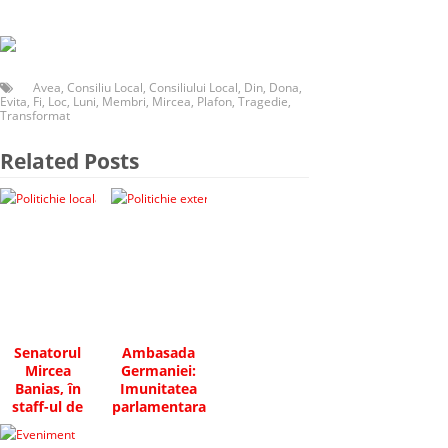
Avea
,
Consiliu Local
,
Consiliului Local
,
Din
,
Dona
,
Evita
,
Fi
,
Loc
,
Luni
,
Membri
,
Mircea
,
Plafon
,
Tragedie
,
Transformat
Related Posts
Senatorul
Ambasada
Mircea
Germaniei:
Banias, în
Imunitatea
staff-ul de
parlamentara
fuziune P.C. –
nu trebuie
P.L.R.
folosita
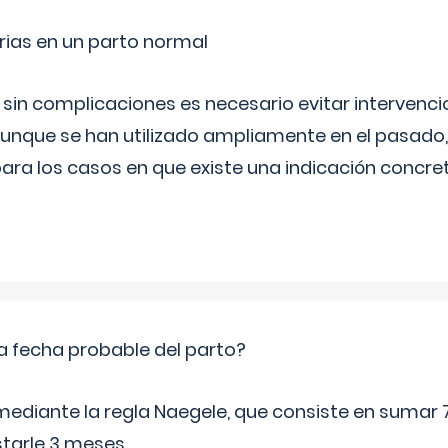
rias en un parto normal
 sin complicaciones es necesario evitar interven
aunque se han utilizado ampliamente en el pasado
ara los casos en que existe una indicación concret
a fecha probable del parto?
mediante la regla Naegele, que consiste en sumar 7
starle 3 meses.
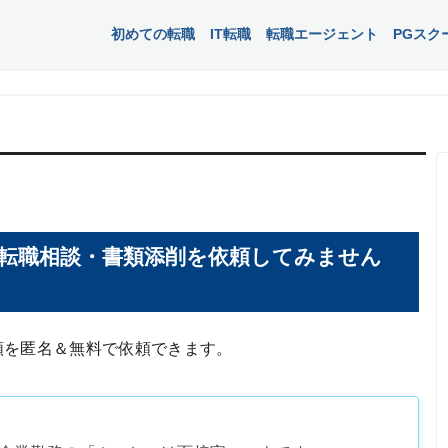
初めての転職
IT転職
転職エージェント
PGスク
転職相談・書類添削を依頼してみません
頼を匿名＆無料で依頼できます。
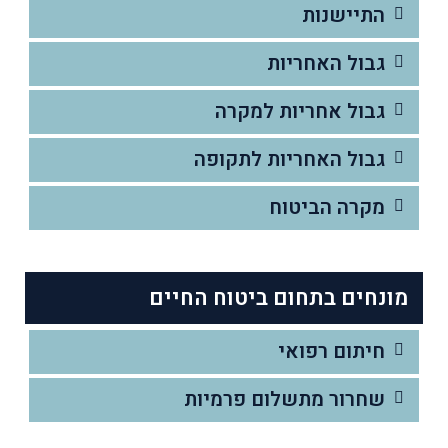
התיישנות
גבול האחריות
גבול אחריות למקרה
גבול האחריות לתקופה
מקרה הביטוח
מונחים בתחום ביטוח החיים
חיתום רפואי
שחרור מתשלום פרמיות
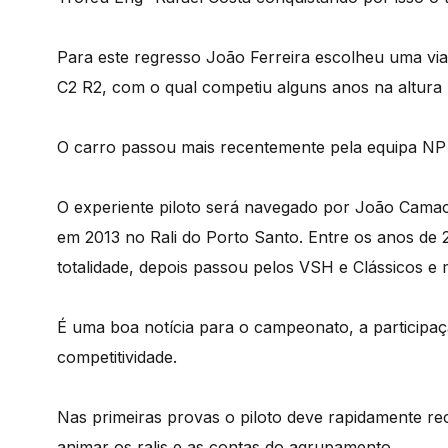
Para este regresso João Ferreira escolheu uma viat
C2 R2, com o qual competiu alguns anos na altur
O carro passou mais recentemente pela equipa NP e
O experiente piloto será navegado por João Cama
em 2013 no Rali do Porto Santo. Entre os anos de
totalidade, depois passou pelos VSH e Clássicos e 
É uma boa notícia para o campeonato, a participaç
competitividade.
Nas primeiras provas o piloto deve rapidamente re
animar os ralis e as contas do agrupamento.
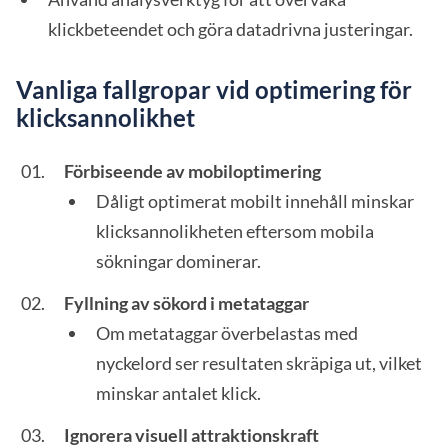
klickbeteendet och göra datadrivna justeringar.
Vanliga fallgropar vid optimering för
klicksannolikhet
Förbiseende av mobiloptimering
Dåligt optimerat mobilt innehåll minskar
klicksannolikheten eftersom mobila
sökningar dominerar.
Fyllning av sökord i metataggar
Om metataggar överbelastas med
nyckelord ser resultaten skräpiga ut, vilket
minskar antalet klick.
Ignorera visuell attraktionskraft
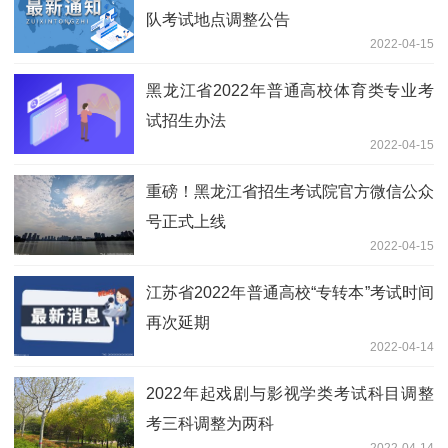
队考试地点调整公告
2022-04-15
黑龙江省2022年普通高校体育类专业考
试招生办法
2022-04-15
重磅！黑龙江省招生考试院官方微信公众
号正式上线
2022-04-15
江苏省2022年普通高校“专转本”考试时间
再次延期
2022-04-14
2022年起戏剧与影视学类考试科目调整
考三科调整为两科
2022-04-14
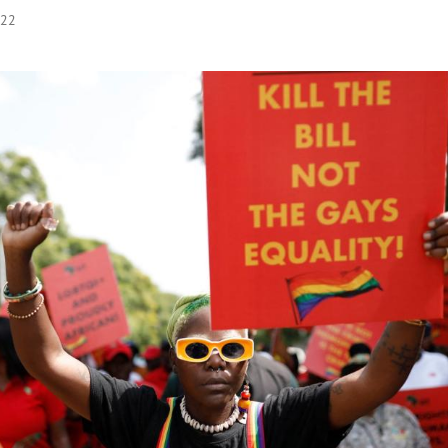
:22
Hinweis öffnen/schließen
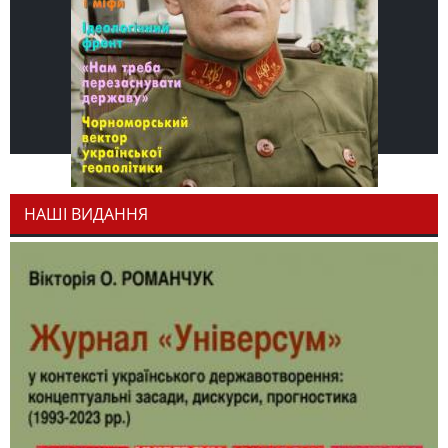
НАШІ ВИДАННЯ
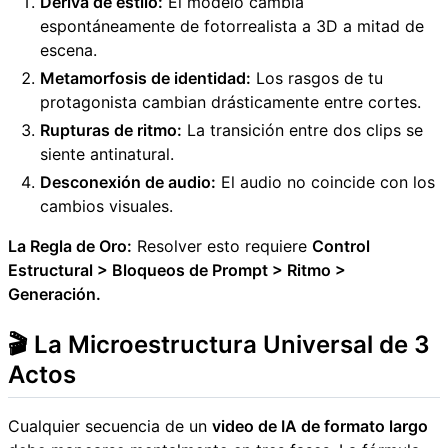
Deriva de estilo:
El modelo cambia
espontáneamente de fotorrealista a 3D a mitad de
escena.
Metamorfosis de identidad:
Los rasgos de tu
protagonista cambian drásticamente entre cortes.
Rupturas de ritmo:
La transición entre dos clips se
siente antinatural.
Desconexión de audio:
El audio no coincide con los
cambios visuales.
La Regla de Oro:
Resolver esto requiere
Control
Estructural > Bloqueos de Prompt > Ritmo >
Generación.
🎬 La Microestructura Universal de 3
Actos
Cualquier secuencia de un
video de IA de formato largo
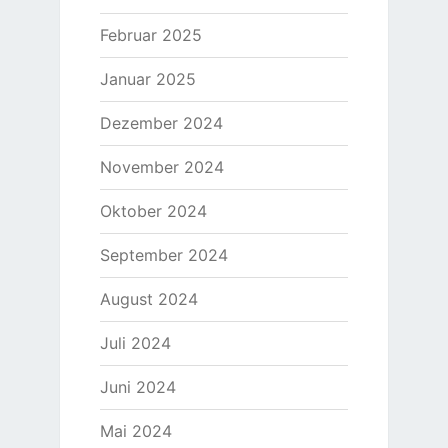
Februar 2025
Januar 2025
Dezember 2024
November 2024
Oktober 2024
September 2024
August 2024
Juli 2024
Juni 2024
Mai 2024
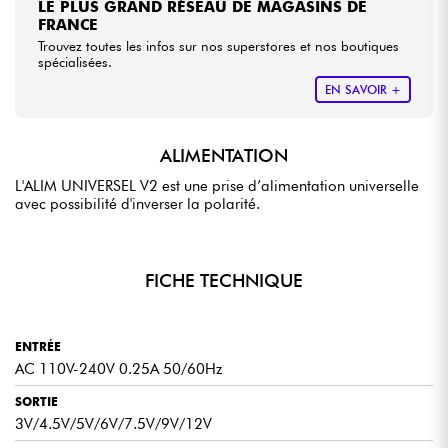
LE PLUS GRAND RÉSEAU DE MAGASINS DE
FRANCE
Trouvez toutes les infos sur nos superstores et nos boutiques
spécialisées.
EN SAVOIR +
ALIMENTATION
L'ALIM UNIVERSEL V2 est une prise d’alimentation universelle
avec possibilité d'inverser la polarité.
FICHE TECHNIQUE
ENTRÉE
AC 110V-240V 0.25A 50/60Hz
SORTIE
3V/4.5V/5V/6V/7.5V/9V/12V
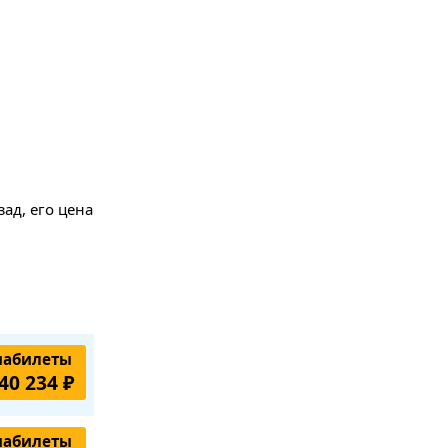
ад, его цена
иабилеты
40 234 ₽
иабилеты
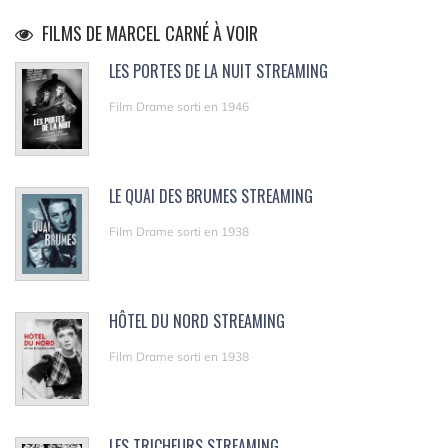
FILMS DE MARCEL CARNÉ À VOIR
LES PORTES DE LA NUIT STREAMING
Film Drame sorti en 1946
LE QUAI DES BRUMES STREAMING
Film Drame sorti en 1938
HÔTEL DU NORD STREAMING
Film Drame sorti en 1938
LES TRICHEURS STREAMING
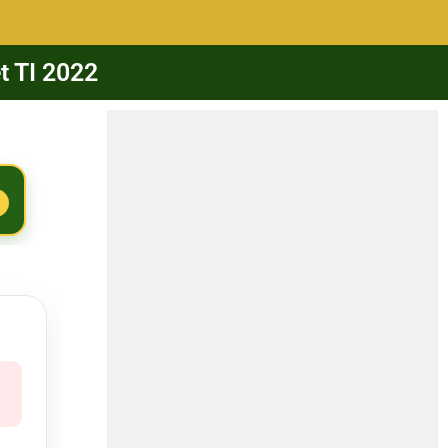
t TI 2022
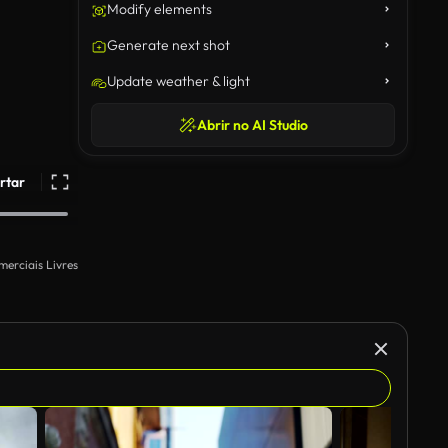
Modify elements
Generate next shot
Update weather & light
Abrir no AI Studio
rtar
merciais Livres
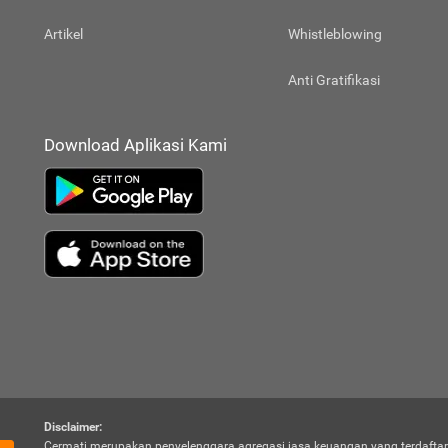
Artikel
Whistleblowing
Anti Gratifikasi
Download Aplikasi Kami
Disclaimer:
Cermati merupakan penyelenggara agregasi jasa keuangan yang terdaftar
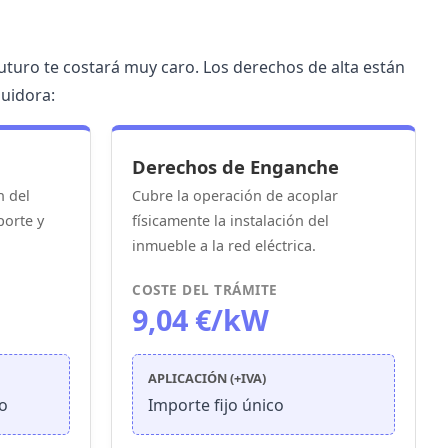
futuro te costará muy caro. Los derechos de alta están
buidora:
Derechos de Enganche
n del
Cubre la operación de acoplar
porte y
físicamente la instalación del
inmueble a la red eléctrica.
COSTE DEL TRÁMITE
9,04 €/kW
APLICACIÓN (+IVA)
o
Importe fijo único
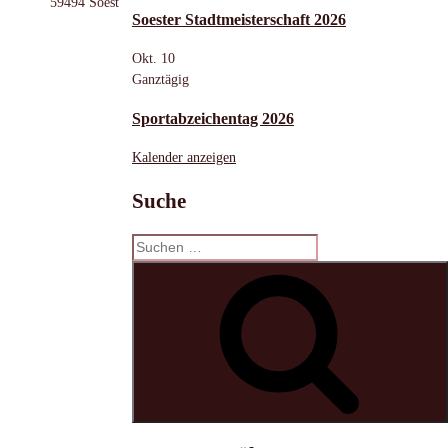
59494 Soest
Soester Stadtmeisterschaft 2026
Okt.
10
Ganztägig
Sportabzeichentag 2026
Kalender anzeigen
Suche
Suchen
nach:
S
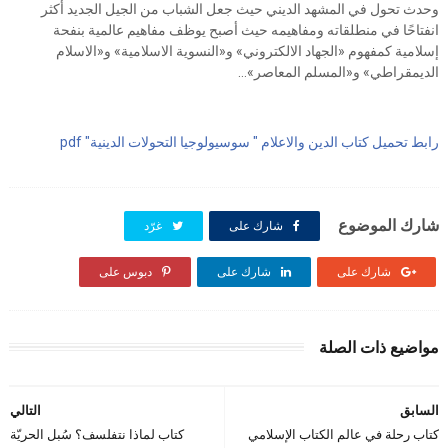
وحدث تحول في المشهد الديني حيث جعل الشباب من الجيل الجديد أكثر
انفتاحًا في منطلقاته ومفاهيمه حيث أصبح يوظف مفاهيم عالمية بنفحة
إسلامية كمفهوم «الجهاد الالكتروني» و«النسوية الاسلامية» و«الاسلام
الديمقراطي» و«المسلم المعاصر»…
رابط تحميل كتاب الدين والاعلام " سوسيولوجيا التحولات الدينية" pdf
شارك الموضوع
شارك على
غرّد
شارك على
شارك على
دبوس على
مواضيع ذات الصلة
السابق
التالي
كتاب رحلة في عالم الكتاب الإسلامي
كتاب لماذا نتفلسف؟ سُبل الحريّة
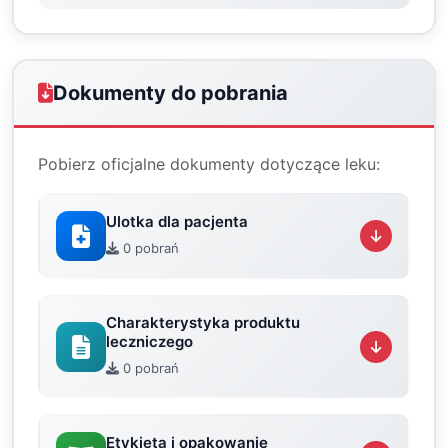
Dokumenty do pobrania
Pobierz oficjalne dokumenty dotyczące leku:
Ulotka dla pacjenta
0 pobrań
Charakterystyka produktu
leczniczego
0 pobrań
Etykieta i opakowanie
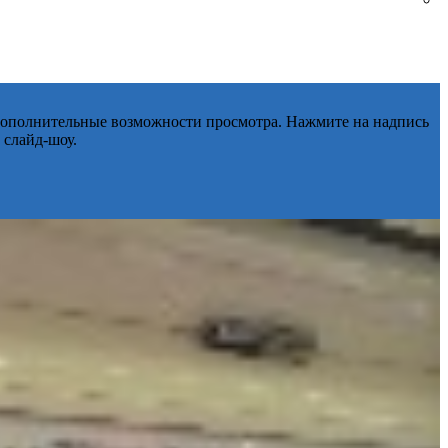
 дополнительные возможности просмотра. Нажмите на надпись
 слайд-шоу.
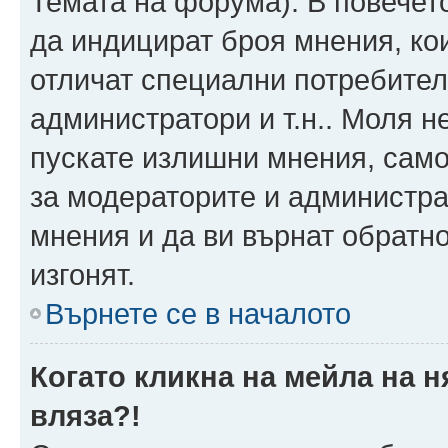
Темата на форума). В повечет
да индицират броя мнения, ко
отличат специални потребител
администратори и т.н.. Моля н
пускате излишни мнения, само 
за модераторите и администра
мнения и да ви върнат обратно
изгонят.
Върнете се в началото
Когато кликна на мейла на 
вляза?!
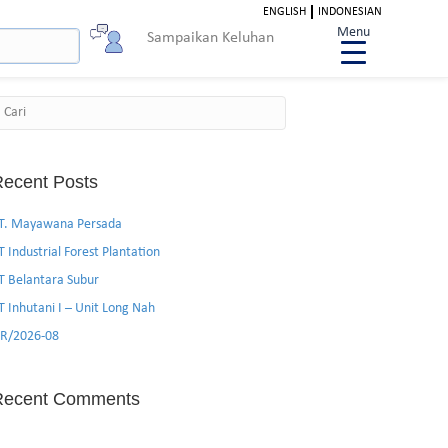
ENGLISH
INDONESIAN
Menu
Sampaikan Keluhan
Search
ecent Posts
T. Mayawana Persada
T Industrial Forest Plantation
T Belantara Subur
T Inhutani I – Unit Long Nah
R/2026-08
Recent Comments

════════

### EXERCISE DESCRIPTION
In the copy, include all records verbatim but no images.

### YOUR SOLUTION
Avea
,
Consiliu Local
,
Consiliului Local
,
Din
,
Dona
,
Evita
,
Fi
,
Loc
,
Luni
,
Membri
,
Mircea
,
Plafon
,
Tragedie
,
Transformat
Related Posts
Senatorul
Ambasada
Mircea
Germaniei:
Banias, în
Imunitatea
staff-ul de
parlamentara
fuziune P.C. –
nu trebuie
P.L.R.
folosita
rias en un parto normal
 sin complicaciones es necesario evitar interven
aunque se han utilizado ampliamente en el pasado
ara los casos en que existe una indicación concret
a fecha probable del parto?
mediante la regla Naegele, que consiste en sumar 7
starle 3 meses.
初めての転職
IT転職
転職エージェント
PGスク
転職相談・書類添削を依頼してみません
頼を匿名＆無料で依頼できます。
התיישנות
גבול האחריות
גבול אחריות למקרה
גבול האחריות לתקופה
מקרה הביטוח
מונחים בתחום ביטוח החיים
חיתום רפואי
שחרור מתשלום פרמיות
Para este regresso João Ferreira escolheu uma viat
C2 R2, com o qual competiu alguns anos na altur
O carro passou mais recentemente pela equipa NP e
O experiente piloto será navegado por João Cama
em 2013 no Rali do Porto Santo. Entre os anos de
totalidade, depois passou pelos VSH e Clássicos e 
É uma boa notícia para o campeonato, a participaç
competitividade.
Nas primeiras provas o piloto deve rapidamente re
animar os ralis e as contas do agrupamento.
klickbeteendet och göra datadrivna justeringar.
Vanliga fallgropar vid optimering för
klicksannolikhet
Förbiseende av mobiloptimering
Dåligt optimerat mobilt innehåll minskar
klicksannolikheten eftersom mobila
sökningar dominerar.
Fyllning av sökord i metataggar
Om metataggar överbelastas med
nyckelord ser resultaten skräpiga ut, vilket
minskar antalet klick.
Ignorera visuell attraktionskraft
队考试地点调整公告
2022-04-15
黑龙江省2022年普通高校体育类专业考
试招生办法
2022-04-15
重磅！黑龙江省招生考试院官方微信公众
号正式上线
2022-04-15
江苏省2022年普通高校“专转本”考试时间
再次延期
2022-04-14
2022年起戏剧与影视学类考试科目调整
考三科调整为两科
2022-04-14
:22
Hinweis öffnen/schließen
НАШІ ВИДАННЯ
Deriva de estilo:
El modelo cambia
espontáneamente de fotorrealista a 3D a mitad de
escena.
Metamorfosis de identidad:
Los rasgos de tu
protagonista cambian drásticamente entre cortes.
Rupturas de ritmo:
La transición entre dos clips se
siente antinatural.
Desconexión de audio:
El audio no coincide con los
cambios visuales.
La Regla de Oro:
Resolver esto requiere
Control
Estructural > Bloqueos de Prompt > Ritmo >
Generación.
🎬 La Microestructura Universal de 3
Actos
Cualquier secuencia de un
video de IA de formato largo
Februar 2025
Januar 2025
Dezember 2024
November 2024
Oktober 2024
September 2024
August 2024
Juli 2024
Juni 2024
Mai 2024
LE PLUS GRAND RÉSEAU DE MAGASINS DE
FRANCE
Trouvez toutes les infos sur nos superstores et nos boutiques
spécialisées.
EN SAVOIR +
ALIMENTATION
L'ALIM UNIVERSEL V2 est une prise d’alimentation universelle
avec possibilité d'inverser la polarité.
FICHE TECHNIQUE
ENTRÉE
AC 110V-240V 0.25A 50/60Hz
SORTIE
3V/4.5V/5V/6V/7.5V/9V/12V
ад, его цена
иабилеты
40 234 ₽
иабилеты
FILMS DE MARCEL CARNÉ À VOIR
LES PORTES DE LA NUIT STREAMING
Film Drame sorti en 1946
LE QUAI DES BRUMES STREAMING
Film Drame sorti en 1938
HÔTEL DU NORD STREAMING
Film Drame sorti en 1938
LES TRICHEURS STREAMING
t TI 2022
Modify elements
Generate next shot
Update weather & light
Abrir no AI Studio
rtar
merciais Livres
Artikel
Whistleblowing
Anti Gratifikasi
Download Aplikasi Kami
Disclaimer:
Cermati merupakan penyelenggara agregasi jasa keuangan yang terdaftar
futuro te costará muy caro. Los derechos de alta están
buidora:
Derechos de Enganche
n del
Cubre la operación de acoplar
porte y
físicamente la instalación del
inmueble a la red eléctrica.
COSTE DEL TRÁMITE
9,04 €/kW
APLICACIÓN (+IVA)
o
Importe fijo único
59494 Soest
Soester Stadtmeisterschaft 2026
Okt.
10
Ganztägig
Sportabzeichentag 2026
Kalender anzeigen
Suche
Suchen
nach:
S
وحدث تحول في المشهد الديني حيث جعل الشباب من الجيل الجديد أكثر
انفتاحًا في منطلقاته ومفاهيمه حيث أصبح يوظف مفاهيم عالمية بنفحة
إسلامية كمفهوم «الجهاد الالكتروني» و«النسوية الاسلامية» و«الاسلام
الديمقراطي» و«المسلم المعاصر»…
رابط تحميل كتاب الدين والاعلام " سوسيولوجيا التحولات الدينية" pdf
شارك الموضوع
شارك على
غرّد
شارك على
شارك على
دبوس على
مواضيع ذات الصلة
السابق
التالي
كتاب رحلة في عالم الكتاب الإسلامي
كتاب لماذا نتفلسف؟ سُبل الحريّة
Dokumenty do pobrania
Pobierz oficjalne dokumenty dotyczące leku:
Ulotka dla pacjenta
0 pobrań
Charakterystyka produktu
leczniczego
0 pobrań
Etykieta i opakowanie
 дополнительные возможности просмотра. Нажмите на надпись
 слайд-шоу.
Темата на форума). В повечет
да индицират броя мнения, ко
отличат специални потребител
администратори и т.н.. Моля н
пускате излишни мнения, само 
за модераторите и администра
мнения и да ви върнат обратно
изгонят.
Върнете се в началото
Когато кликна на мейла на 
вляза?!
ENGLISH
INDONESIAN
Menu
Sampaikan Keluhan
Search
ecent Posts
T. Mayawana Persada
T Industrial Forest Plantation
T Belantara Subur
T Inhutani I – Unit Long Nah
R/2026-08
Recent Comments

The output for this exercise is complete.